ECLI:NL:TNORDHA:2020:20 Kamer voor het notariaat Den Haag 19-76

ECLI: ECLI:NL:TNORDHA:2020:20
Datum uitspraak: 30-10-2020
Datum publicatie: 12-03-2021
Zaaknummer(s): 19-76
Onderwerp: Registergoed
Beslissingen:
  • Klacht ongegrond
  • Klacht gegrond zonder maatregel
Inhoudsindicatie: Klaagster stelt dat de notaris niet heeft gehandeld zoals een goed notaris betaamt. Dit blijkt uit het volgende: 1. van de notaris mag verwacht worden dat hij dan wel zijn beroepsaansprakelijkheidsverzekering eerder inhoudelijk reageert op de aansprakelijkheidstelling. Er wordt een onnodig lange termijn voor een inhoudelijke reactie genomen; 2. bij de overdracht van de onroerende zaken had de notaris bij gerede twijfel aan de bedoelingen van de cliënt zijn dienst moeten weigeren of nader onderzoek moeten verrichten.   

Kamer voor het notariaat in het ressort Den Haag

Beslissing d.d. 30 oktober 2020 inzake de klacht onder nummer 19-76 van:

[klaagster] ,

hierna ook te noemen: klaagster,

advocaat mr. W.J.A. van Es te Steenwijk,

tegen

[notaris] ,

notaris te [vestigingsplaats],

hierna ook te noemen: de notaris,

advocaat mr. F. de Wolf te Amsterdam.

De procedure

De Kamer heeft kennisgenomen van:

·       de klacht, met bijlagen, ingekomen op 24 september 2019,

·       het antwoord van de notaris, met bijlagen,

·       de repliek, met bijlagen,

·       de dupliek.

Gelet op de van kracht zijnde corona-maatregelen heeft er met toestemming van partijen geen mondelinge behandeling plaatsgevonden. Partijen zijn in de gelegenheid gesteld middels repliek en dupliek hun zienswijze nader toe te lichten.

De feiten

Klaagster is de dochter van de heer [I] (hierna te noemen: erflater). Erflater is overleden op 15 september 2014. Bij testament van 10 mei 2013 heeft erflater klaagster en haar zuster onterfd.

Tot de nalatenschap van erflater behoorde onder andere onroerende zaken staande en gelegen aan de [adresgegevens en plaatsnaam].

Op 30 september 2015 is het notariskantoor benaderd door [H] met het verzoek een getekende koopovereenkomst in te schrijven in het Kadaster en zorg te dragen voor de levering.

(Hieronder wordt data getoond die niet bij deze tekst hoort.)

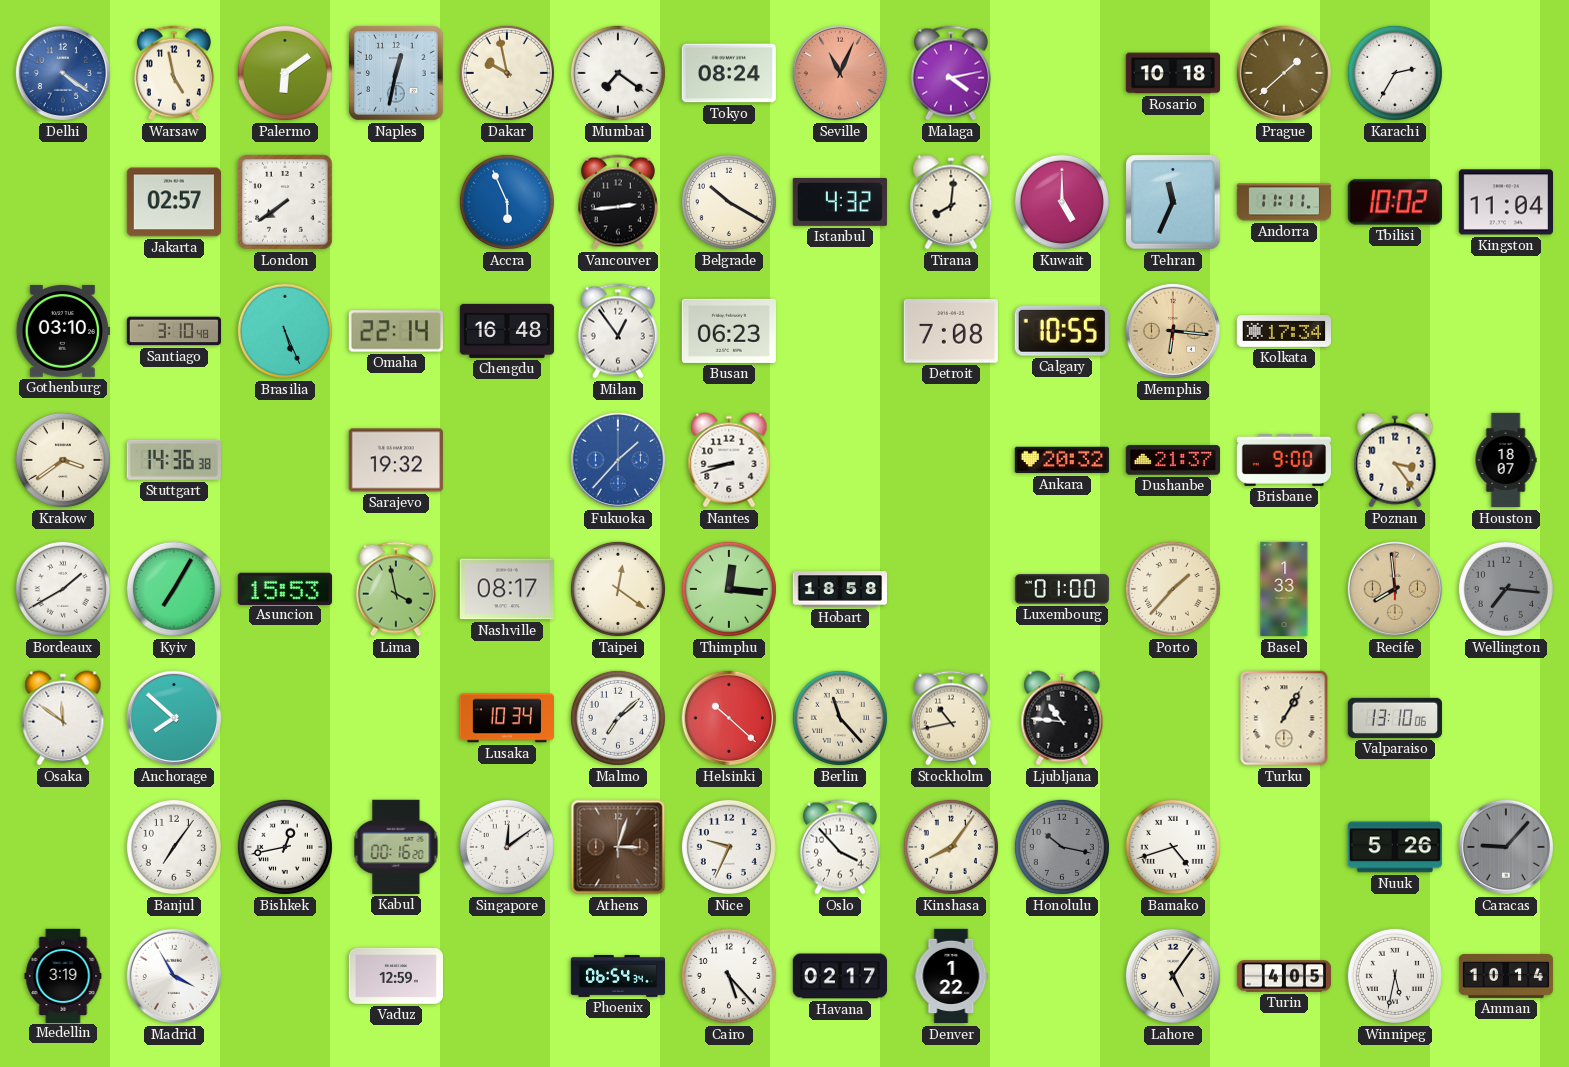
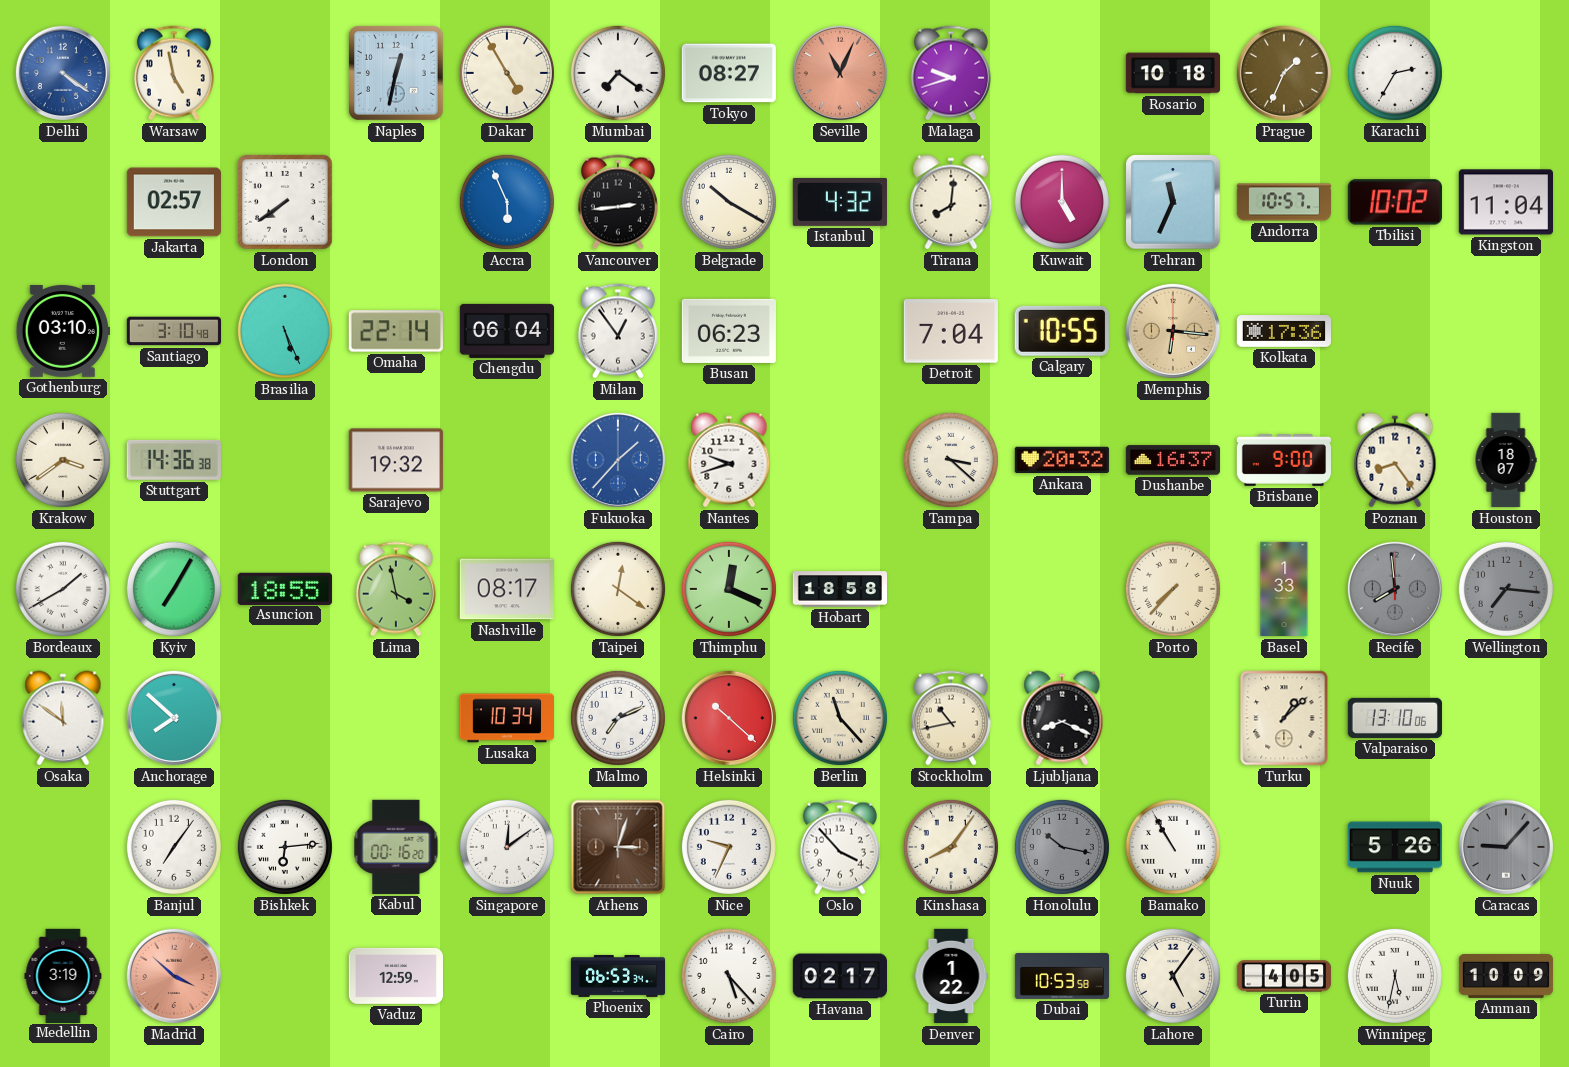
Palermo: 6:09 -> none
Dakar: 9:58 -> 4:55
Tokyo: 08:24 -> 08:27
Malaga: 4:13 -> 9:42
Prague: 1:38 -> 1:34
Andorra: 11:11 -> 10:57
Chengdu: 16:48 -> 06:04
Detroit: 7:08 -> 7:04
Kolkata: 17:34 -> 17:36
Nantes: 8:42 -> 9:42
Tampa: none -> 3:22
Dushanbe: 21:37 -> 16:37
Poznan: 3:24 -> 8:24
Asuncion: 15:53 -> 18:55
Thimphu: 12:16 -> 12:19
Luxembourg: 01:00 -> none
Porto: 1:37 -> 7:37
Recife dial: champagne -> grey
Malmo: 7:08 -> 7:11
Ljubljana: 10:46 -> 8:19
Turku: 1:05 -> 1:08
Bishkek: 12:43 -> 6:14
Bamako: 4:42 -> 10:55
Madrid: 3:55 -> 3:52
Madrid dial: white -> salmon
Phoenix: 06:54 -> 06:53
Dubai: none -> 10:53
Amman: 10:14 -> 10:09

Op 30 december 2015 heeft op het kantoor van de notaris de overdracht plaatsgevonden van voornoemde onroerende zaken voor het bedrag van € 155.000,- kosten koper aan [H] en [G]. Per 1 januari 2015 bedroeg de WOZ-waarde € 302.000,-.

Op 21 maart 2017 heeft klaagster het notariskantoor een brief gestuurd met het verzoek te vernemen op grond van welke feiten en omstandigheden het notariskantoor medewerking heeft verleend aan de overdracht van de onroerende zaken en of er een taxatierapport is.

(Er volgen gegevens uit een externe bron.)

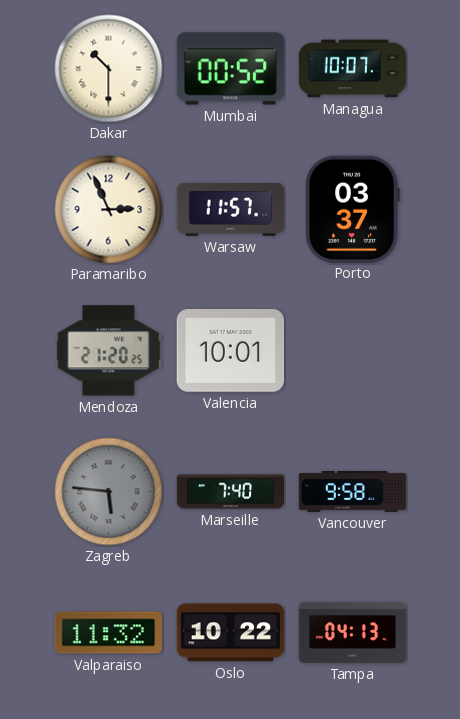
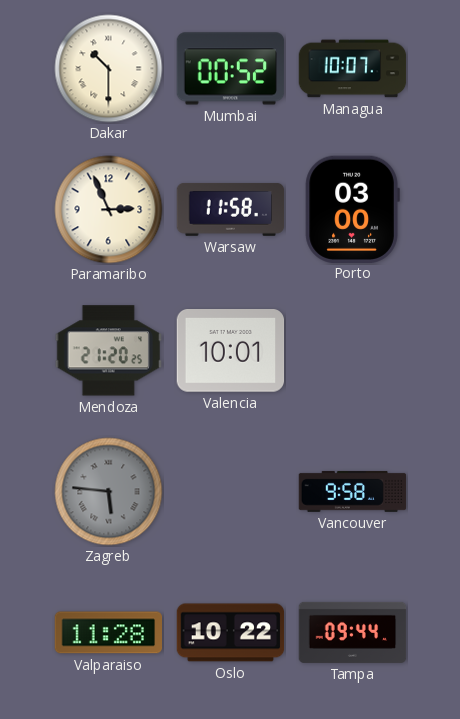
Warsaw: 11:57 -> 11:58
Porto: 03:37 -> 03:00
Marseille: 7:40 -> none
Valparaiso: 11:32 -> 11:28
Tampa: 04:13 -> 09:44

Op 27 december 2017 is klaagster een civiele procedure gestart bij de rechtbank Den Haag tegen haar broer [X] die executeur is van de nalatenschap van erflater. Klaagster heeft gesteld dat de legitieme portie hoger was dan de executeur had berekend op grond van de te lage waarde van de woning.

Bij brief van 14 maart 2018 heeft klaagster de notaris aansprakelijk gesteld.

Bij vonnis van 20 februari 2019 heeft de rechtbank geoordeeld dat voor de berekening van de legitieme portie van klaagster rekening dient te worden gehouden met een waarde van de woning van € 285.000,-. Het vonnis is inmiddels onherroepelijk. Klaagster heeft een deurwaarder ingeschakeld voor executie van het vonnis.

Op 28 mei 2019 stuurt klaagster de notaris nogmaals een brief met een aansprakelijkheidstelling.

De klacht en het verweer van de notaris

Klaagster stelt dat de notaris niet heeft gehandeld zoals een goed notaris betaamt. Dit blijkt uit het volgende:

1. van de notaris mag verwacht worden dat hij dan wel zijn beroepsaansprakelijkheidsverzekering eerder inhoudelijk reageert op de aansprakelijkheidstelling. Er wordt een onnodig lange termijn voor een inhoudelijke reactie genomen;

2. bij de overdracht van de onroerende zaken had de notaris bij gerede twijfel aan de bedoelingen van de cliënt zijn dienst moeten weigeren of nader onderzoek moeten verrichten. Dat de verkoopprijs exorbitant laag was, was niet enkel een feit van algemene bekendheid, maar had voor een notaris die dagelijks akten passeert in de regio, reden moeten zijn voor nader onderzoek (met het oog op de belangen van klaagster als legitimaris).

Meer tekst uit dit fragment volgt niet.